I suspect that Google Takeout uses a similar (or the same) API call in its backend and it does the same mistake of using the default sorting order, which turns out to be as good as the shuffle sort. If this theory is right, then this issue is more pronounced the more channels a user is subscribed to, as there is more pagination going on and more chances for the "relevance" sorting order to mess things up, and similarly, if a user is subscribed only to a handful of channels, they might not be affected at all.

I have reported this to Google using the feedback form for Google Takeout, so maybe they will fix this.

Here is a python script if you want to get the correct subscriptions.json from the API. Follow [the Quick Start Python guide](https://developers.google.com/youtube/v3/quickstart/python) (the OAuth part of it) and use the python script below. This just repeats what the Quick Start Python guide says: ``` apt-get install python3-virtualenv virtualenv -p /usr/bin/python3 env source env/bin/activate pip install google-api-python-client google-auth-oauthlib google-auth-httplib2 ``` [Create a project](https://console.developers.google.com/), add YouTube Data API v3 library to it, give it only readonly access to YouTube, create an OAuth consent screen for the project (External), add the user you want to get the subscriptions for to it, create an OAuth Client Id and download its JSON renaming it to `client_secret.json` for the python script to use, then run: ```python import json import os import google_auth_oauthlib.flow import googleapiclient.discovery import googleapiclient.errors scopes = ["https://www.googleapis.com/auth/youtube.readonly"] def main(): api_service_name = "youtube" api_version = "v3" client_secrets_file = "client_secret.json" # Get credentials and create an API client flow = google_auth_oauthlib.flow.InstalledAppFlow.from_client_secrets_file(client_secrets_file, scopes) credentials = flow.run_console() youtube = googleapiclient.discovery.build(api_service_name, api_version, credentials=credentials) # Get YouTube channel Id request = youtube.channels().list( part="id", mine=True, prettyPrint=True ) response = request.execute() my_yt_id = response['items'][0]['id'] # Get subscriptions pageToken = '' subscriptions = [] while True: request = youtube.subscriptions().list( part="contentDetails,snippet", channelId=my_yt_id, order="alphabetical", maxResults=50, pageToken=pageToken, prettyPrint=True ) response = request.execute() subscriptions.extend(response['items']) if 'nextPageToken' not in response: break pageToken = response['nextPageToken'] with open('subscriptions.json', 'w', encoding='utf-8') as f: json.dump(subscriptions, f, ensure_ascii=False, indent=2) if __name__ == "__main__": main() ``` Follow the prompt (it will give you a link to visit that will give you a code) and if everything is right you will get your `subscriptions.json`.

UPDATE 2021-04-11: the issue still persists. UPDATE 2021-07-12: the issue is fixed.

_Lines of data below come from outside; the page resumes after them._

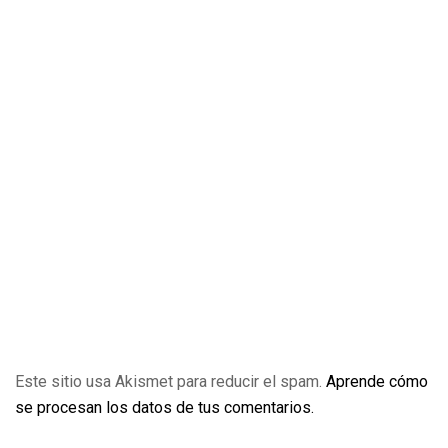
Este sitio usa Akismet para reducir el spam.
Aprende cómo
se procesan los datos de tus comentarios.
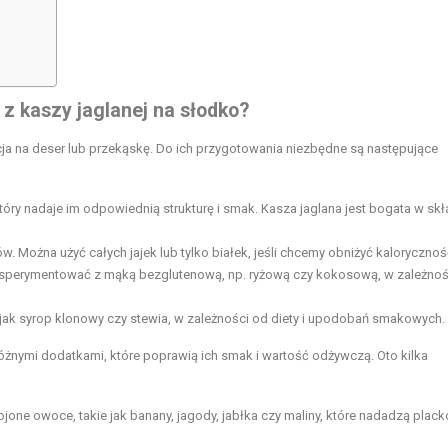
 z kaszy jaglanej na słodko?
cja na deser lub przekąskę. Do ich przygotowania niezbędne są następujące
óry nadaje im odpowiednią strukturę i smak. Kasza jaglana jest bogata w skł
. Można użyć całych jajek lub tylko białek, jeśli chcemy obniżyć kalorycznoś
ksperymentować z mąką bezglutenową, np. ryżową czy kokosową, w zależnoś
 jak syrop klonowy czy stewia, w zależności od diety i upodobań smakowych.
nymi dodatkami, które poprawią ich smak i wartość odżywczą. Oto kilka
ne owoce, takie jak banany, jagody, jabłka czy maliny, które nadadzą plac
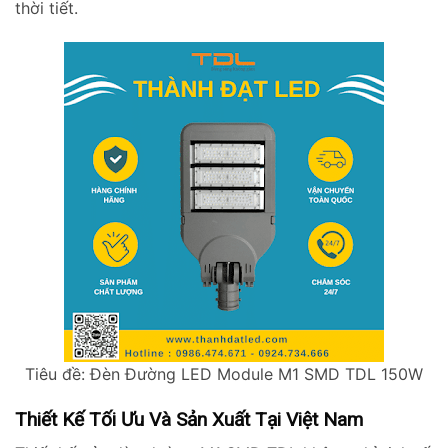
thời tiết.
Tiêu đề: Đèn Đường LED Module M1 SMD TDL 150W
Thiết Kế Tối Ưu Và Sản Xuất Tại Việt Nam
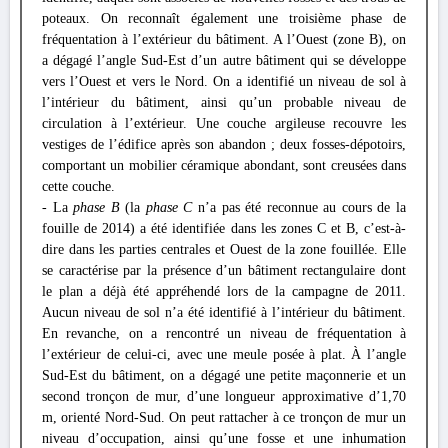
poteaux. On reconnaît également une troisième phase de
fréquentation à l’extérieur du bâtiment. A l’Ouest (zone B), on
a dégagé l’angle Sud-Est d’un autre bâtiment qui se développe
vers l’Ouest et vers le Nord. On a identifié un niveau de sol à
l’intérieur du bâtiment, ainsi qu’un probable niveau de
circulation à l’extérieur. Une couche argileuse recouvre les
vestiges de l’édifice après son abandon ; deux fosses-dépotoirs,
comportant un mobilier céramique abondant, sont creusées dans
cette couche.
- La
phase B
(la
phase C
n’a pas été reconnue au cours de la
fouille de 2014) a été identifiée dans les zones C et B, c’est-à-
dire dans les parties centrales et Ouest de la zone fouillée. Elle
se caractérise par la présence d’un bâtiment rectangulaire dont
le plan a déjà été appréhendé lors de la campagne de 2011.
Aucun niveau de sol n’a été identifié à l’intérieur du bâtiment.
En revanche, on a rencontré un niveau de fréquentation à
l’extérieur de celui-ci, avec une meule posée à plat. À l’angle
Sud-Est du bâtiment, on a dégagé une petite maçonnerie et un
second tronçon de mur, d’une longueur approximative d’1,70
m, orienté Nord-Sud. On peut rattacher à ce tronçon de mur un
niveau d’occupation, ainsi qu’une fosse et une inhumation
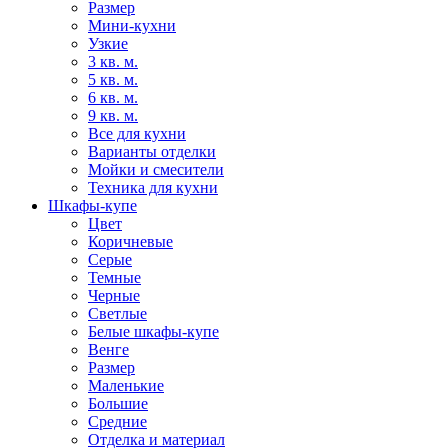
Размер
Мини-кухни
Узкие
3 кв. м.
5 кв. м.
6 кв. м.
9 кв. м.
Все для кухни
Варианты отделки
Мойки и смесители
Техника для кухни
Шкафы-купе
Цвет
Коричневые
Серые
Темные
Черные
Светлые
Белые шкафы-купе
Венге
Размер
Маленькие
Большие
Средние
Отделка и материал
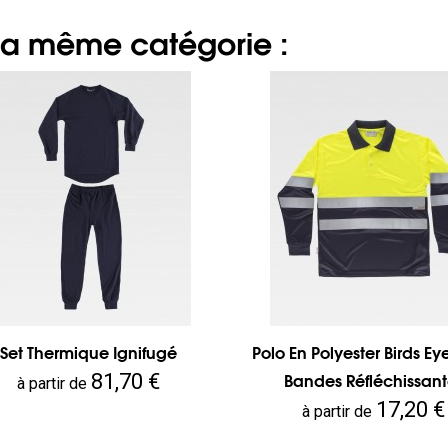
 la même catégorie :
Set Thermique Ignifugé
Polo En Polyester Birds E
Prix
81,70 €
Bandes Réfléchissant
à partir de
Prix
17,20 €
à partir de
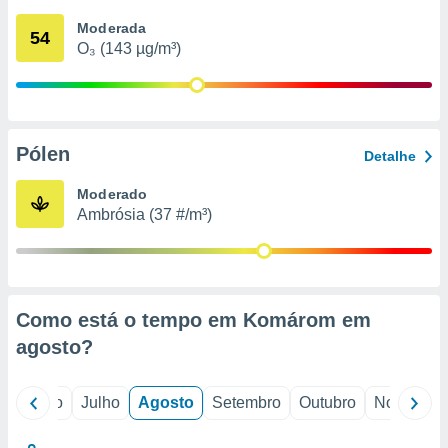
conteúdos.
Moderada
54
O₃ (143 µg/m³)
ção
ão através
de
,
 e
Pólen
Detalhe
dos,
Moderado
publicidade
Ambrósia (37 #/m³)
s, estudos
a e
mento de
ossos 1199
Como está o tempo em Komárom em
eiros
agosto
?
o
Junho
Julho
Agosto
Setembro
Outubro
Novembro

jvvcn7 commented 3 years ago

I can confirm it's still broken. I set Takeout to generate a JSON of youtube subscriptions-only, of which I have >300. Now the JSON file does report:

"totalItemCount" : 338

But GoogleTakeout is generating subscription entries in the JSON file for a whole whopping FOUR SUBSCRIPTIONS!

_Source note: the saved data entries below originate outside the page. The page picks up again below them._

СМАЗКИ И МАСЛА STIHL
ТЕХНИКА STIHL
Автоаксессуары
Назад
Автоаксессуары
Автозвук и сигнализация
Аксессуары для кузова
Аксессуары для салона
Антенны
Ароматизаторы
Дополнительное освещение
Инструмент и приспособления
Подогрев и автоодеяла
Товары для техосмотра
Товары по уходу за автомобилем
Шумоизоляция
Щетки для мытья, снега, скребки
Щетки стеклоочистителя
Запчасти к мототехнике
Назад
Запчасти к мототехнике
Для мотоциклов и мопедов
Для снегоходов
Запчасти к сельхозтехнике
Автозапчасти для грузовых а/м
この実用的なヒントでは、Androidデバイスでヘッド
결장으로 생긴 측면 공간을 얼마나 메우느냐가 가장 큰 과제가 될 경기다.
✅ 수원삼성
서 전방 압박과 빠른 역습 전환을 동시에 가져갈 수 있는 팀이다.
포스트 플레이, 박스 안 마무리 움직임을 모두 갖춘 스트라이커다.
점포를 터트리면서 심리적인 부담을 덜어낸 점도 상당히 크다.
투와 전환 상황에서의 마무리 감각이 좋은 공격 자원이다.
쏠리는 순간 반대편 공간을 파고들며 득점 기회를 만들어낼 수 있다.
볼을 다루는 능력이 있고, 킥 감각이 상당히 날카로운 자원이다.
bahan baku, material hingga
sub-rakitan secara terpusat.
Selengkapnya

Google Support has not respnded, but its its clearly broken.

ZirconCode commented 3 years ago

Can confirm that this is still an issue.

nurupo commented 3 years ago

Looks like Google has fixed the issue, my subscriptions.json exported from Google Takeout contains all the channels now.

The channels in subscriptions.json appear to be sorted alphabetically by the "title" field now, when they were unsorted before, which kind of confirms the theory of Google not specifying the sorting order of channels when creating subscriptions.json causing this issue.